For the time being, the 2013 St George is tightly wound up and almost anxious in the glass.  The nose sweats a hint of vanilla essence and blueberry but once on the palate, there are generous lashings of dark fruit with an overlay of tobacco leaf, spice and the obligatory Coonawarra white pepper.  But what I really love about the latest St George is its integrity and length of finish.  Fine tannins firmly restrict and constrain the fruit flavours yet leave a chalky, if not slightly dusty calling card at the back of your mouth.

It’s perhaps medium bodied now but you get the feeling that it’s only a matter of time before the plushness of the fruit is unshackled.  It will tempt, taunt and tease you while it lays on its side, but in another five to ten years the 2013 St George will undoubtedly be one of the best drinking Coonawarra reds that will ever grace your favourite glass.

Matua 2014 Pinot Noir

MatuaWhen a light weight red is the order of the day, it’s hard to go past a youthful Pinot Noir.  But as any winemaker will tell you, being a low yielding grape and troublesome in the vineyard, it’s a style which is notoriously expensive when you are looking for a wine of reasonable quality.

And it may be a Dan Murphy’s staple, but the Matua 2014 Pinot Noir is really quite drinkable yet selling at only a $14.00 pricepoint.

Pour it in the glass and there are all the typical Marlborough Pinot cherry and blackforest cake aromas on the nose and an abundance of ripe strawberries once the wine hits the palate.  Its sweetness could tend towards flabbiness, but there’s just enough acid at the back to provide a degree of respectability.  I personally prefer a bit more herbaceous meatiness in a Pinot, but at its entry level asking price, it would be churlish to complain.  Put it with lamb in a rosemary sauce and the Matua will do its best work without breaking the budget.  You’ll find better Pinot on the shelves but you’ll have to be prepared to pay a significantly higher price!

Henri Bourgeois Pouilly-Fumé en Travertin 2013

Pouilly FumeIf you’re a devotee to the Marlborough Sauvignon Blanc style but feel like being a tad adventurous, why not take a punt next time you’re at the bottleshop and look for something from the Pouilly-Fumé region instead.

The Upper Loire Valley in central France has two pre-eminent wine production regions, Pouilly-Fumé and Sancerre.
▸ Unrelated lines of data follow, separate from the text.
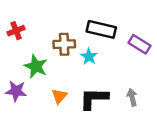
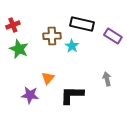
green star: (36, 66) -> (19, 49), moved
purple star: (16, 91) -> (30, 95), moved
black L-shape: (94, 99) -> (72, 95), moved

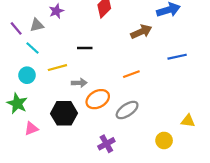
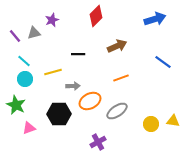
brown arrow: (141, 32) -> (117, 46), moved
cyan line: (32, 48) -> (24, 61), moved
blue line: (177, 57) -> (163, 62), turned 48
yellow circle: (164, 140) -> (151, 124), moved

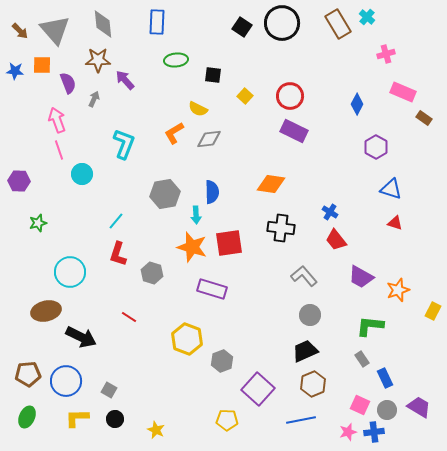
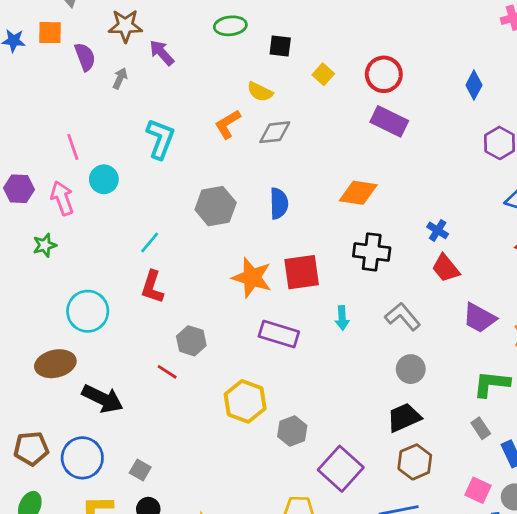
pink arrow: (57, 120) -> (62, 198), moved
cyan arrow: (196, 215) -> (342, 318), moved
gray hexagon: (152, 273) -> (191, 341), moved

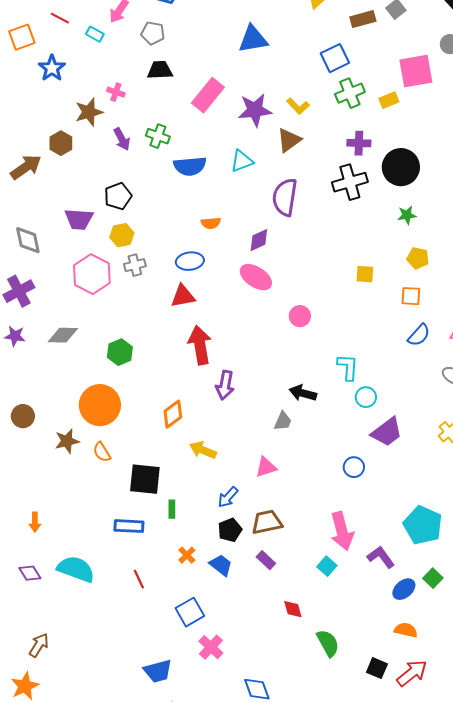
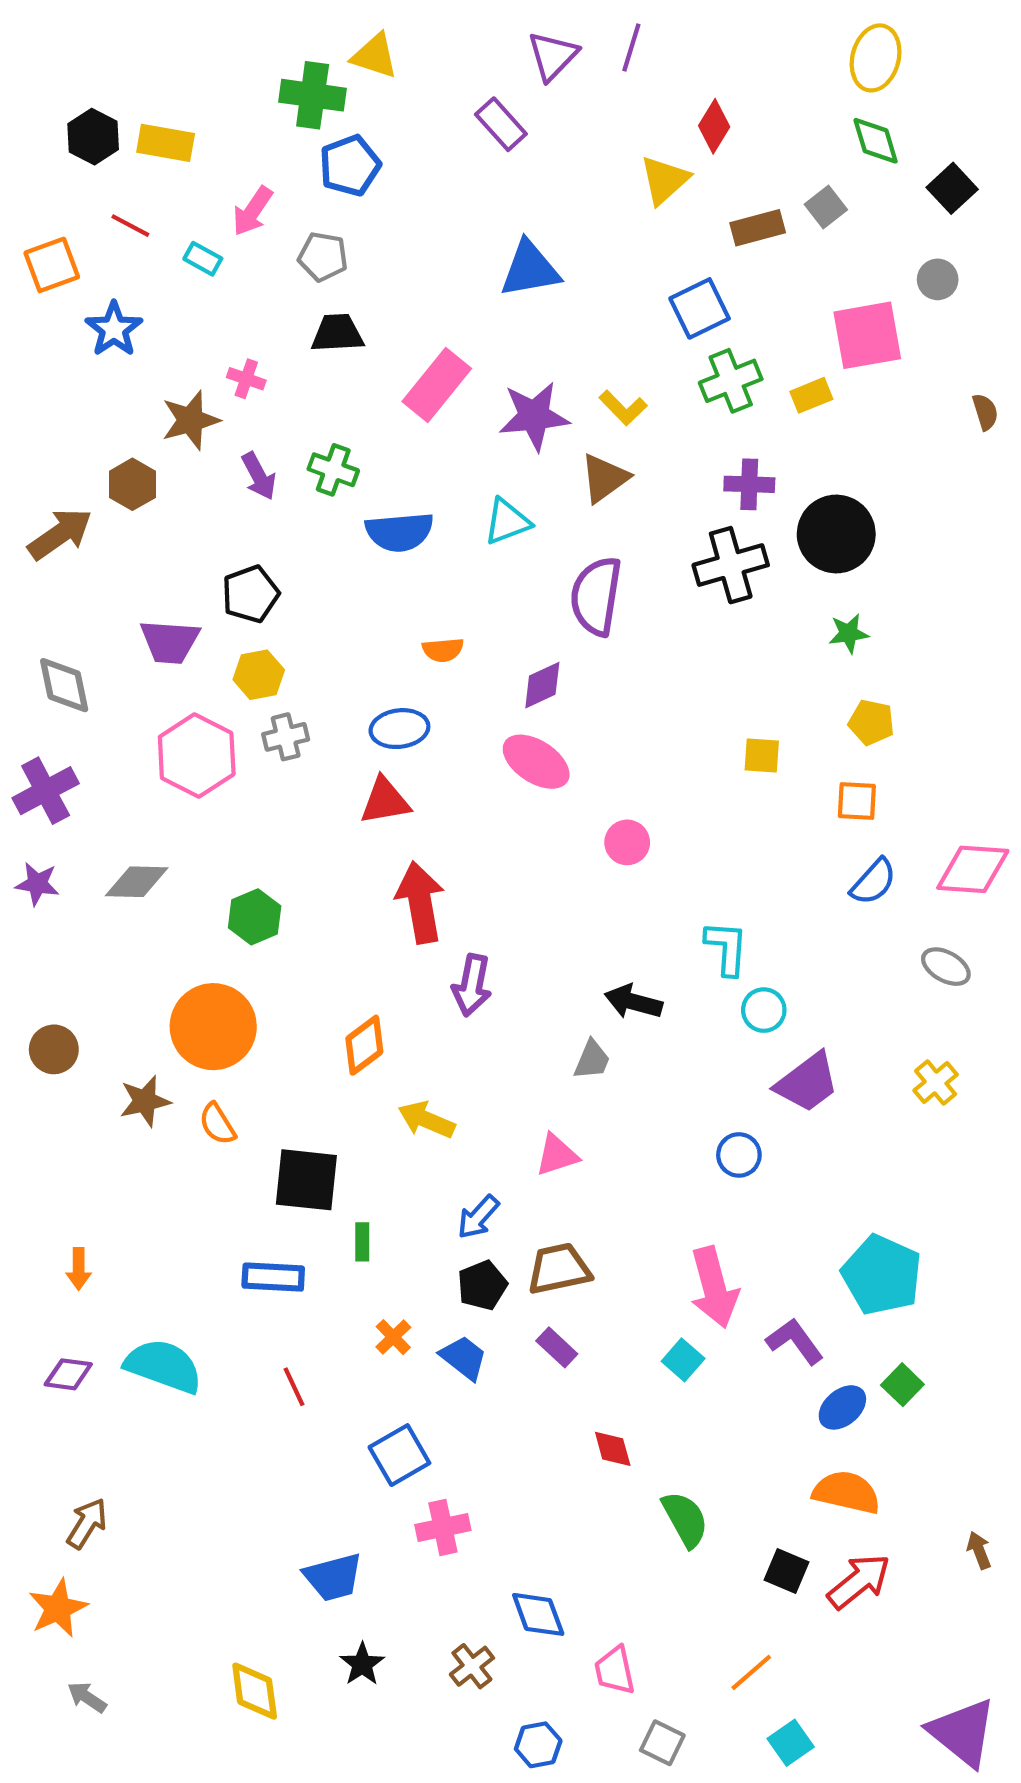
purple diamond: (30, 573) -> (68, 1374), turned -50
orange semicircle: (406, 630) -> (847, 1492), size x1.4
pink cross: (211, 647) -> (443, 1528), turned 35

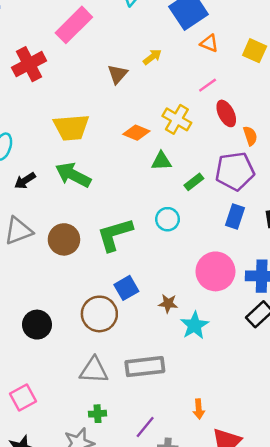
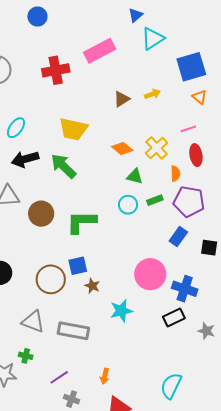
orange semicircle: (250, 136) -> (175, 174), moved
black arrow: (25, 181) -> (25, 159), size x1.5
cyan circle: (168, 219) -> (128, 205), moved
brown star: (168, 303) -> (92, 286), moved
And while both produce really good Sauvignon Blanc, my own palate leans towards the whites from Pouilly-Fumé; like the Henri Bourgeois en Travertin 2013 which I discovered during a recent research trip around France.
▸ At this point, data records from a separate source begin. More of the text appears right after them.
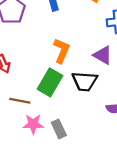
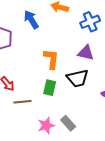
green rectangle: (50, 82) -> (50, 88), size x0.7
brown line: (20, 101) -> (22, 102), moved

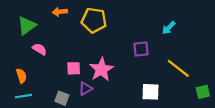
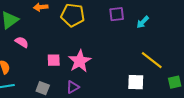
purple square: (141, 49) -> (117, 14), moved
purple triangle: (85, 89) -> (73, 87), moved
white square: (151, 92) -> (136, 82), moved

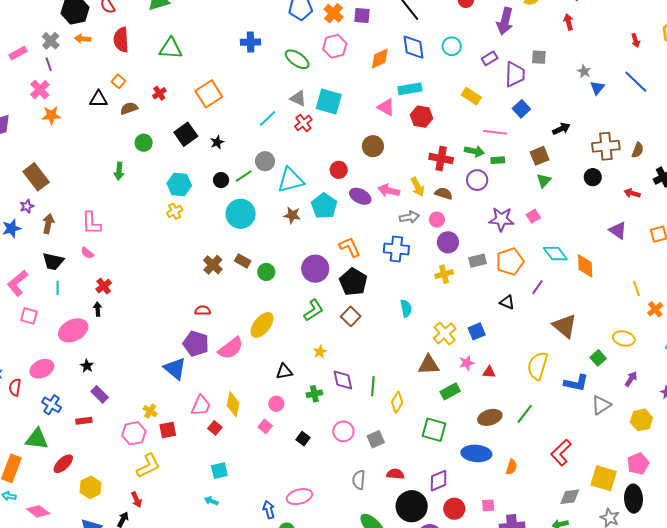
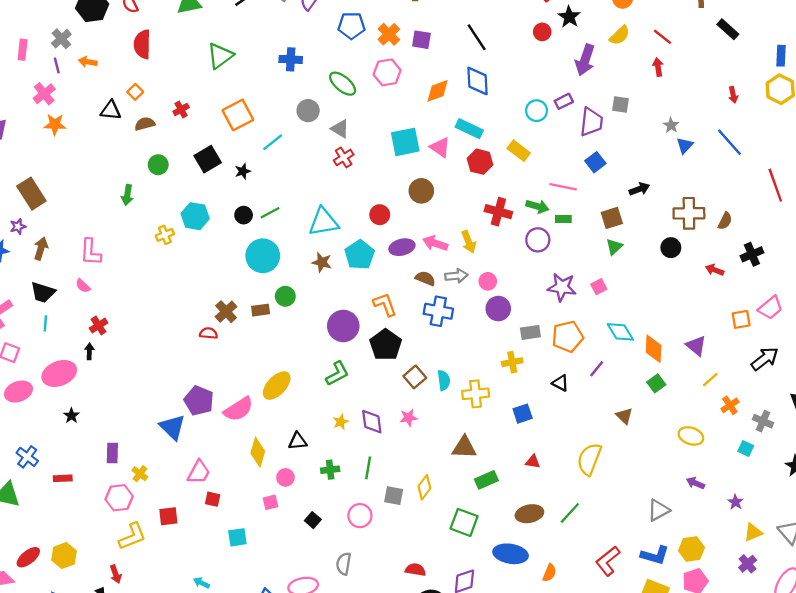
orange arrow: (83, 39) -> (88, 62), moved
cyan circle: (452, 46) -> (537, 111), moved
green triangle: (171, 48) -> (220, 56), moved, turned -45
pink rectangle: (18, 53) -> (23, 50), turned -60
cyan rectangle: (410, 89) -> (469, 129), turned 30
yellow rectangle: (471, 96) -> (519, 151), moved
cyan square: (329, 102) -> (405, 142), moved, turned -32
cyan line: (267, 119) -> (273, 142), moved
gray circle: (265, 161) -> (308, 111), moved
brown semicircle: (444, 193) -> (425, 278), moved
purple ellipse: (360, 196) -> (402, 247), turned -45
yellow cross: (175, 211) -> (165, 235), moved
purple triangle: (618, 230) -> (696, 346), moved
brown rectangle: (243, 261) -> (261, 310), turned -42
green circle: (266, 272) -> (285, 296), moved
yellow cross: (444, 274) -> (512, 362), moved
yellow line: (636, 288) -> (710, 380), turned 63
red semicircle: (203, 310) -> (209, 333), moved
brown square: (351, 316) -> (415, 377), moved
brown triangle: (565, 326) -> (624, 416), size x0.6
yellow cross: (445, 334) -> (476, 394), moved, turned 30
green square: (598, 358) -> (656, 383), moved
pink star: (467, 363) -> (409, 418), moved
pink ellipse: (42, 369) -> (18, 391), moved
purple arrow: (631, 379) -> (695, 483), turned -105
purple diamond: (343, 380) -> (372, 422), moved
blue L-shape: (576, 383) -> (655, 555), moved
green line: (373, 386) -> (368, 468), moved
purple rectangle: (100, 394) -> (112, 453), moved, turned 42
yellow diamond: (233, 404) -> (258, 452), moved
yellow hexagon: (641, 420) -> (691, 549), moved
pink square: (265, 426) -> (270, 502), turned 32
red square: (215, 428) -> (213, 499), turned -32
red square: (168, 430) -> (168, 516), moved
gray square: (376, 439) -> (394, 496), moved, turned 30
red ellipse: (63, 464) -> (28, 557), moved
cyan square: (219, 471) -> (237, 537), moved
gray semicircle: (359, 480) -> (344, 564), moved

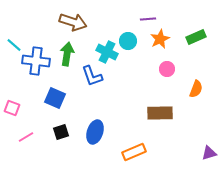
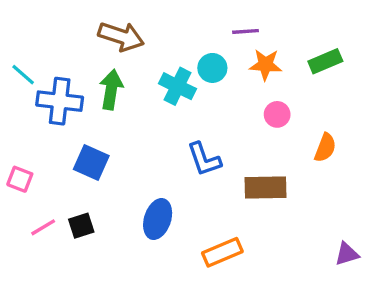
orange star: (160, 39) -> (266, 65), turned 30
blue L-shape: (92, 76) -> (204, 159), moved
black square: (61, 132) -> (81, 226), moved

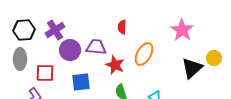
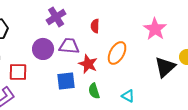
purple cross: (55, 30) -> (56, 17), moved
blue square: (81, 82) -> (66, 81), moved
The Henri Bourgeois creation has a somewhat subdued nose with perhaps just a hint of green pear and rockmelon, but once on the palate the gooseberry and grapefruit characters are unshackled and ride on  a citric undercurrent all the way through to a steely finale. There is enough fruit to engage the senses and abundant acid that sucks in the cheeks a little and provides a crisp clean finish that makes it a perfect food wine for the most delicate of dishes.

Where  the Kiwi Savvies tend to be high in residual sugar and hit the mouth like a tropical fruit firecracker on Guy Fawkes Day, the French (at least in the Pouilly-Fumé region) tend to produce medium bodied conservative types of white wine that can be enjoyed on their own, but won’t overshadow the meal.

You’ll expect to pay $25 or so for a decent bottle, but if you are a card carrying and flag waving member of the Sauvignon Blanc fan club, it’s a journey well worth the price tag.